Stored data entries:
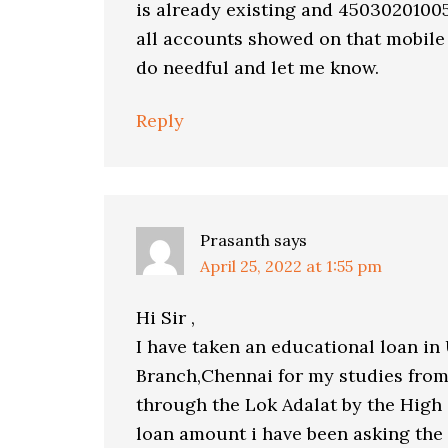
is already existing and 4503020100
all accounts showed on that mobile
do needful and let me know.
Reply
Prasanth
says
April 25, 2022 at 1:55 pm
Hi Sir ,
I have taken an educational loan in
Branch,Chennai for my studies from
through the Lok Adalat by the High
loan amount i have been asking the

> **About this exercise**:
The answer must consist of every line from the data that holds the string "have".

> **Answer**:
I have taken an educational loan in
loan amount i have been asking the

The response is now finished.